At the top, she could not go any further. The guards were there, broad and armored shoulders blocking the way. Startled, Del reeled back, stumbling almost all the way back to Bobby’s room as the advanced. Once she finally found her footing, she stared in concern as Kells pushed his way through and into the room. His soft eyes surveyed the place, noting the rumpled blankets covered in blood and a number of strange little inscriptions written in black chalk on the walls. Ad he leaned in to inspect one, his eyes flicked down.
Bobby’s bag lay there open before him, and his nose wrinkled in disgust.

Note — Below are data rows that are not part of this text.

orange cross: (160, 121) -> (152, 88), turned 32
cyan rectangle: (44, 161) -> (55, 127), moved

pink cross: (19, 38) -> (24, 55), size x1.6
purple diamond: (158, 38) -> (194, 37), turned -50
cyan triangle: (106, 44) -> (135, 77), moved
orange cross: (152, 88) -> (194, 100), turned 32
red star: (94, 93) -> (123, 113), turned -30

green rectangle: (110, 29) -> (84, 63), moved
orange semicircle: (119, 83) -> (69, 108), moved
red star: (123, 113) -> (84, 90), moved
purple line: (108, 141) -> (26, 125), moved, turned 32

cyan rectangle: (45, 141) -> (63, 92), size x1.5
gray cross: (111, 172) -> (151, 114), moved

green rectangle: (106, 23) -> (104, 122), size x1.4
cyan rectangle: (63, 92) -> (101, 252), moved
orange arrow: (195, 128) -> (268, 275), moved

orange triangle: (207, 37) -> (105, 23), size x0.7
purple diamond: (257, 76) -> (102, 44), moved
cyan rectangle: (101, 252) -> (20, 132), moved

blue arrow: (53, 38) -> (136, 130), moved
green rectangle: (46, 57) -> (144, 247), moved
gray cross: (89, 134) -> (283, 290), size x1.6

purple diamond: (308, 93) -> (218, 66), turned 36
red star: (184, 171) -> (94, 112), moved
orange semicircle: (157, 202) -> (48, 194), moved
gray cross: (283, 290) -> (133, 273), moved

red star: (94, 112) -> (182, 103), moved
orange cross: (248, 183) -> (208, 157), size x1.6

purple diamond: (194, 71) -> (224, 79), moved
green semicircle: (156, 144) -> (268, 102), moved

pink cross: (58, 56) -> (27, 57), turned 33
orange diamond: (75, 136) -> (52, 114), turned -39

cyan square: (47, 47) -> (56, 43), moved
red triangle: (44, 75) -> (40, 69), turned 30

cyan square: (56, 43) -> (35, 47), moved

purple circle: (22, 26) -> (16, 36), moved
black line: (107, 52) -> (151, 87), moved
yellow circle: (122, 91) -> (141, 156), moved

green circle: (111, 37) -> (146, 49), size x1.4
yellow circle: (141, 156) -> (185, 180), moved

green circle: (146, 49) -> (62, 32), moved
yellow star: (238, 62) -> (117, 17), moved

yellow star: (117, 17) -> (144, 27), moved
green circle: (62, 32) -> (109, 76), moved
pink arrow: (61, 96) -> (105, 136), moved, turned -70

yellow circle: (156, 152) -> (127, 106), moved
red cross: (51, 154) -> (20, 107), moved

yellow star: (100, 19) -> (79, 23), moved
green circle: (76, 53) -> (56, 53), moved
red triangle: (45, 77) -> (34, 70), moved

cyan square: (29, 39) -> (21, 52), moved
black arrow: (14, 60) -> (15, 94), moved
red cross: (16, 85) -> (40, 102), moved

His gloved hand, almost shaking, reached down and closed around something that let out a sickening squish.
A bloody heart rose from the bag.
“God!” One of the guards howled as another began to dry-heave. Still more sounds of horror and disgust rose from them as Del’s face contorted into a look of pure terror. Her knees wobbled, and her arms gave way, dropping Bobby to the ground, where he howled incoherently before the other guards swarmed him and dragged him to his feet. They dragged him off, half-carrying him as Kells gathered up the rest of Bobby’s belongings as well as the bloody sheet.
As he came out of the room, he reached out a comforting hand, but Del flinched away. “I’m sorry,” he whispered, sadness crumpling his face aways he withdrew his hand and turned away.